Submit electronically your answers to the following.

When discussing a sparse index, one needs to think about the level of sparsity. One extreme version of a sparse index is so sparse that contains merely a single entry (or perhaps none at all). Another extreme version is simply a dense index. What level of sparsity is optimal? Be precise.

Think back to the plain old simple binary search trees (BSTs) as you saw then in your Data Structures course: these were just binary search trees where each node contained a key value, and two pointers. Answer each of the following questions with a sentence or two of explanation.
1. Are BSTs an ordered index (as your DB textbook defines an ordered index)?
2. Are BSTs, as you saw them, sparse or dense?
3. In a DB context, one also makes the distinction between primary and secondary indices. Explain why this distinction doesn't fit well into BSTs as they are typically presented in a Data Structures class.

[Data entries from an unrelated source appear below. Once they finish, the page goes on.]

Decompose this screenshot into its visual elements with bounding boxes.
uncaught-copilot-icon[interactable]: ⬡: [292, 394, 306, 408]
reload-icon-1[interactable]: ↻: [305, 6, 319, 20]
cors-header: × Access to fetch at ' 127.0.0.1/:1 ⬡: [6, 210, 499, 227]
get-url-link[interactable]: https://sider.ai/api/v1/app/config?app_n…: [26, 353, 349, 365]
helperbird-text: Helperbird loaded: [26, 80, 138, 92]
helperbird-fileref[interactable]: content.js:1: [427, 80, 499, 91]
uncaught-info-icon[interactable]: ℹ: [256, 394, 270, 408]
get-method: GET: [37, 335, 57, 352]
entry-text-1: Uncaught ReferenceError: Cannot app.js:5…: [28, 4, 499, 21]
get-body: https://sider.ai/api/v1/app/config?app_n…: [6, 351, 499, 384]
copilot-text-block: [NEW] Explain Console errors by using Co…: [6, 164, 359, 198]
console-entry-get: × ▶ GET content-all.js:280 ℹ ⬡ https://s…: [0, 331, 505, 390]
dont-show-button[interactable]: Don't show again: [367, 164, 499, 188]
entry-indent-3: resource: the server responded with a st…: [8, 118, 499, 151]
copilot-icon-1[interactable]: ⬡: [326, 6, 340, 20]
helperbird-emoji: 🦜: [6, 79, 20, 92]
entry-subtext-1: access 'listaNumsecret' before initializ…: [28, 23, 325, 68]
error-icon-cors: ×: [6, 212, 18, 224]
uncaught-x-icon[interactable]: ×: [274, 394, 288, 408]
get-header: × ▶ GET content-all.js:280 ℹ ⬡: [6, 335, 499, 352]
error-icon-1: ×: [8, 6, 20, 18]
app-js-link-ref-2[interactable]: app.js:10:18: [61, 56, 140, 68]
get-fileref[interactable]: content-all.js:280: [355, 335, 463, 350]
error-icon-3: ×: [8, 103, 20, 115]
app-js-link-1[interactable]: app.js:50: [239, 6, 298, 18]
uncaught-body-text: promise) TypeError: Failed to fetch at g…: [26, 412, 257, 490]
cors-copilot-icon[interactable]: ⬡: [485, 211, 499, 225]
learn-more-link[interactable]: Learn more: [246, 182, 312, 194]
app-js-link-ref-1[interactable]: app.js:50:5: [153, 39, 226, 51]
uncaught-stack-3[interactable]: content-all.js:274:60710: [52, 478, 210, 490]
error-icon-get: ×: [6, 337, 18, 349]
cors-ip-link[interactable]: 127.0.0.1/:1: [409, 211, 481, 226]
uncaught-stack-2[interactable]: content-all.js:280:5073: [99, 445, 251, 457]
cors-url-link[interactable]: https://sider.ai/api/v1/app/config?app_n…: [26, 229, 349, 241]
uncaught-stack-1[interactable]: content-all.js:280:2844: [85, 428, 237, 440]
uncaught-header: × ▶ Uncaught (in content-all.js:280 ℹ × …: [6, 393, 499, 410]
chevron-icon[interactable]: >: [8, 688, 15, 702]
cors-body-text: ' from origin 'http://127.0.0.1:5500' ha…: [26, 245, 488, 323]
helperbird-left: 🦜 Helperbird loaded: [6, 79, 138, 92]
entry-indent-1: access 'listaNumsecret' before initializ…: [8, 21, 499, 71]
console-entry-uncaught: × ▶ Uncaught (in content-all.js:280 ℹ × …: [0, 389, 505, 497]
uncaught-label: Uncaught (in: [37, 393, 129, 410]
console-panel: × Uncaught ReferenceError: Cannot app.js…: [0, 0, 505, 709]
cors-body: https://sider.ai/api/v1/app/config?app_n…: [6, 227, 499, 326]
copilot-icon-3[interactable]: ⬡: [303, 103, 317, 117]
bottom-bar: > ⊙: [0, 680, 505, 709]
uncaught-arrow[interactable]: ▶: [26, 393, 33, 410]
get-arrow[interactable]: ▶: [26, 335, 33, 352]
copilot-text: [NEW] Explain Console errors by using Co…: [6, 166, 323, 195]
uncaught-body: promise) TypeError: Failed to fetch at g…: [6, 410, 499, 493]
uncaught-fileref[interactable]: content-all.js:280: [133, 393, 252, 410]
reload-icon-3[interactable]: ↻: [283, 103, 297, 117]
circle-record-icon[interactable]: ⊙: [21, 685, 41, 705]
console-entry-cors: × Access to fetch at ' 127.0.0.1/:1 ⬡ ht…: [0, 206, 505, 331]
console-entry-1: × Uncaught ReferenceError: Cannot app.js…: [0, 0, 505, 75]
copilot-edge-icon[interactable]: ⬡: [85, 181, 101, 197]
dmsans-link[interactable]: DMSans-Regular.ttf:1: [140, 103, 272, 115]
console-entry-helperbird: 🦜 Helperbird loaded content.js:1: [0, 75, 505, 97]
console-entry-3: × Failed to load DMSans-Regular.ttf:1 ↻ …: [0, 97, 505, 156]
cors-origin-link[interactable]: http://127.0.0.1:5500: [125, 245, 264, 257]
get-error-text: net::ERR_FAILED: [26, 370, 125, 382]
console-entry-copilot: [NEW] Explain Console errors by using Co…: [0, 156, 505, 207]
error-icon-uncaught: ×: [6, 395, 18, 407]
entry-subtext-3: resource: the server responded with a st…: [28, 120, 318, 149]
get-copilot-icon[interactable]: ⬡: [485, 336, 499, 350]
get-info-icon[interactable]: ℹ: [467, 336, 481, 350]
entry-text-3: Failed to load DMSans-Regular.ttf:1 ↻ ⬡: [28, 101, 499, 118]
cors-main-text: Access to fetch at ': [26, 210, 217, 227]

Index-sequential files, also known as ISAM, are wonderful for doing lookups on large databases that don't change much. Suppose that we build an ISAM on a sorted file where each page in the index has room for 20 search keys and pointers. Suppose that the sorted file itself is sequential on disk, that every page in that file is completely filled, and that records within this file have a fixed width.

If the sorted file itself has 30,000 pages in it, how many levels will the ISAM have (not including the sorted file itself)? Give me a number, but also give me the short mathematical formula that enables you to determine that answer.
Based on your answer above, how many page accesses are needed to obtain a record with a specific search key?

As a continuation of the previous question, suppose that I proposed ISAM as a new topic to be discussed in a Data Structures course. In Data Structures, it is always assumed that all data fits in memory. So instead of a sorted file of records, let's instead assume that I have a sorted array of records. I then create an ISAM on that arary where each node in the ISAM has 20 search keys and pointers.

Since everything is now in memory, there's no need to discuss pages or blocks. (I carefully chose the word "node" above instead of "page.") Suppose that the lowest level of my in-memory ISAM contains 30,000 nodes, to be consistent with the previous example. How many nodes in the ISAM must be accessed in order to reach an actual record in the array? Give me a number, but also give me the short mathematical formula that enables you to determine that answer.
In general, if I have an in-memory ISAM with n nodes at the bottom level and k records per page, what would be my big-O estimate of the amount of work to find a particular record in the array based on its search key?
The previous question hopefully pointed out a gaping hole in the ISAM approach we've discussed: it never came up at all what algorithm we use to find a particular search key within an ISAM node. Why? The technique you choose to use is critical to your answer to the previous question.
Here's a related followup question: in this course, we seem to be emphasizing trees with wide fan-out (many children). In Data Structures, one typically emphasizes trees with only 2 children (though there is a balanced tree algorithm with 3 children.) Why the dramatic distinction? If so many children work well in databases, why not do it for in-memory algorithms also?